The goal is to generalize the Streaming.merge
function,
merge :: (Monad m, Ord a) => Stream (Of a) m r -> Stream (Of a) m s -> Stream (Of a) m (r, s)
to an arbitrary number of source streams. The strategy is to use a Data.Heap.Heap
of Stream (Of a) m r
that is sorted by a
. I.e. bigMerge
would have the signature
bigMerge :: (Monad m, Ord a) => [Stream (Of a) m r] -> Stream (Of a) m [r]
(The list could just as well be replaced by Heap
.)
What I have is a rather evil concoction that isn't quite correct. Here it goes:
For completenes, first off the imports:
import qualified Data.Heap as H
import Data.Heap (Heap)
import Data.List (sortBy)
import Data.Function (on)
import Streaming
import qualified Streaming.Prelude as S
import Streaming.Internal (Stream(..)) -- shouldn't!
In order to use Heap
an element of class Ord
is needed:
data Elt a m r = Elt Int (Maybe a) (Stream(Of a) m r)
The extra Int
is introduced to carry along the index of the stream in the input list so that the returned [r]
can be built with elements in the right order.
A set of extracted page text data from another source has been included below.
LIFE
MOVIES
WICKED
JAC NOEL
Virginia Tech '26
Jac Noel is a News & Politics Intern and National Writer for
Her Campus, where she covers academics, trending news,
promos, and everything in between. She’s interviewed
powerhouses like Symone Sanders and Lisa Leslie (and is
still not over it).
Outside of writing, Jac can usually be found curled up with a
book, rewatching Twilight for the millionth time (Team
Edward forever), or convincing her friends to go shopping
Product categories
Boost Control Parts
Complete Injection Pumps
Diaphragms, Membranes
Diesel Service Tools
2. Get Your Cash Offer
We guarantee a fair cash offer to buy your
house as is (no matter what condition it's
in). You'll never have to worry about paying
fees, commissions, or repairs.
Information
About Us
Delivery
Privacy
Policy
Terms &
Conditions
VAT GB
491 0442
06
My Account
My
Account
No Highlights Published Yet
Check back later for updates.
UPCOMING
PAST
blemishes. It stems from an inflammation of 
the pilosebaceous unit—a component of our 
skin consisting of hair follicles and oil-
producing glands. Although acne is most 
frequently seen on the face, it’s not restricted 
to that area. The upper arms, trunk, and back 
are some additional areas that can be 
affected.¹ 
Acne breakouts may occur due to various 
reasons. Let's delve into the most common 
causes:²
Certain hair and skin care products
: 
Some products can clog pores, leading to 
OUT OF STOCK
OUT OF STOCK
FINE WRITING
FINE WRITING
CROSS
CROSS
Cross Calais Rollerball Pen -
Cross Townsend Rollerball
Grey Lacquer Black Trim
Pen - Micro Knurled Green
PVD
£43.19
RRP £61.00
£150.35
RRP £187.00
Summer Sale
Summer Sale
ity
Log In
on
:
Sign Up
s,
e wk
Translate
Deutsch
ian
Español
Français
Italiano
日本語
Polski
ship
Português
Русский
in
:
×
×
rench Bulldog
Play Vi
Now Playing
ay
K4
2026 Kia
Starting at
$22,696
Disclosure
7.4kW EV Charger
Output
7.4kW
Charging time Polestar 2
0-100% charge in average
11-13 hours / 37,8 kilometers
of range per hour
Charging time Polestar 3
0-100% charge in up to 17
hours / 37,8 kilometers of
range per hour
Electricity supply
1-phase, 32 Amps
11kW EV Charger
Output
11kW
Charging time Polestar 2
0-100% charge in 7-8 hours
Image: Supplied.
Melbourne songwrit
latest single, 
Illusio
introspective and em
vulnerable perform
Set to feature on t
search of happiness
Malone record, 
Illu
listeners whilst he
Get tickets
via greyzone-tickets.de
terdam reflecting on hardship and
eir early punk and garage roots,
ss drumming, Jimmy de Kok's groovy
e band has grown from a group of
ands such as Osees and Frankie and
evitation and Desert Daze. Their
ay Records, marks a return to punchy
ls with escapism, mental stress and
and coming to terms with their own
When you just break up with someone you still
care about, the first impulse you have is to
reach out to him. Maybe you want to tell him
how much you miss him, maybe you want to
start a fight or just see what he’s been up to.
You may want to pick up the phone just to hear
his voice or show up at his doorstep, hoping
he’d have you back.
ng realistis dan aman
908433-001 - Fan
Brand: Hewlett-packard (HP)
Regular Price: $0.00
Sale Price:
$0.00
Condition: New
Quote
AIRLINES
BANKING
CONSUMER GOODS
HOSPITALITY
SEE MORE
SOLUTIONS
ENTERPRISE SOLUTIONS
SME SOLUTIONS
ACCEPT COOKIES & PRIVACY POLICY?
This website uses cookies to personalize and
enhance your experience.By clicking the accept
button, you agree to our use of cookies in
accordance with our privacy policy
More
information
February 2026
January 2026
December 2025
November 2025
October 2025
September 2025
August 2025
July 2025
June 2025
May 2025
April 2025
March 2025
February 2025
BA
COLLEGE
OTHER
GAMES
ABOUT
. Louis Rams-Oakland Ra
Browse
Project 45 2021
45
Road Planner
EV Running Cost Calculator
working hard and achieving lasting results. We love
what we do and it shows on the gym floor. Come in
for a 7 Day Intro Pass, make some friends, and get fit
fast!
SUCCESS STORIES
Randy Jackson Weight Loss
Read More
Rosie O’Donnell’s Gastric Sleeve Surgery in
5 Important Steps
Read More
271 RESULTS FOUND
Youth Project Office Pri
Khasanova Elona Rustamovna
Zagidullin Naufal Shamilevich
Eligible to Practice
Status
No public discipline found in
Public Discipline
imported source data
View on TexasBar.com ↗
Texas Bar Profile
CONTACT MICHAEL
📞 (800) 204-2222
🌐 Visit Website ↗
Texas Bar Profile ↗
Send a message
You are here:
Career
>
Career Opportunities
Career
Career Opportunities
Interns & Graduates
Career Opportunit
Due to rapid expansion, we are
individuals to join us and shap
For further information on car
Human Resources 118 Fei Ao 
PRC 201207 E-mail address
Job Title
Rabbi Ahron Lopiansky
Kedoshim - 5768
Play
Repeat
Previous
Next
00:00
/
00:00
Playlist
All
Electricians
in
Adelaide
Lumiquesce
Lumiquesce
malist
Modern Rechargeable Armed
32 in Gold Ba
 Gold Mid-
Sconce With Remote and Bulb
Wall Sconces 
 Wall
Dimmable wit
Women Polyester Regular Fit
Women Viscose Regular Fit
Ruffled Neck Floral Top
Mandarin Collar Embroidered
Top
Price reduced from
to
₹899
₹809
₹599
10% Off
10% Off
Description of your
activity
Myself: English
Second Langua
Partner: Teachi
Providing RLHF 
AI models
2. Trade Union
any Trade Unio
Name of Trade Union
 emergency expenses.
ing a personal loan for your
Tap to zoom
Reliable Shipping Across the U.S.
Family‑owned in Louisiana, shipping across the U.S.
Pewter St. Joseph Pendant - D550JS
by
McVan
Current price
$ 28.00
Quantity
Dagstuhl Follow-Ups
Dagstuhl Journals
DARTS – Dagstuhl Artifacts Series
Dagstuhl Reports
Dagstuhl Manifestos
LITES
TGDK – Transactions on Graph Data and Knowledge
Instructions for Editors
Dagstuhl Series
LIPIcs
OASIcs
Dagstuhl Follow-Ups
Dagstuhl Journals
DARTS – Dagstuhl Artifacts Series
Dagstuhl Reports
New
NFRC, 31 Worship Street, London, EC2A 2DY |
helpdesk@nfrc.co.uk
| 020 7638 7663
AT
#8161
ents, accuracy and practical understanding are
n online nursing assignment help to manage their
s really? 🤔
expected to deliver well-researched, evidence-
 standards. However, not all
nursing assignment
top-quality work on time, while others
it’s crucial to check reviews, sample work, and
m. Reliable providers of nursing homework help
The Maybe a
carries the current value of the stream.
Eq
and Ord
instances are:
instance Eq a => Eq (Elt a m r) where
(Elt i ma _) == (Elt i' ma' _) =
if i == i' then error "Internal error: Index clash in =="
else ma == ma'
instance Ord a => Ord (Elt a m r) where
(Elt i ma s) <= (Elt i' ma' s') | i==i' = error "Internal error: Index clash in <="
| otherwise = cmp (i, ma, s) (i', ma', s')
where
cmp _ (_, Nothing, Return _) = True
cmp (_, Nothing, Return _) _ = False
cmp (i, Just a, _) (i', Just a', _) = if a == a' then i <= i' else a <= a'
cmp (i, _, _) (i', _, _) = i <= i'
Basically, anything is <=
a Return
, and all other cases use the a
and/or the i
to sort Elt
s. (The errors
are for debugging purposes.)
Some helper function make Elt
from Stream
and Heap
from lists of Stream
.
eltFromStream :: (Monad m, Ord a) => Int -> Stream (Of a) m r -> m (Elt a m r)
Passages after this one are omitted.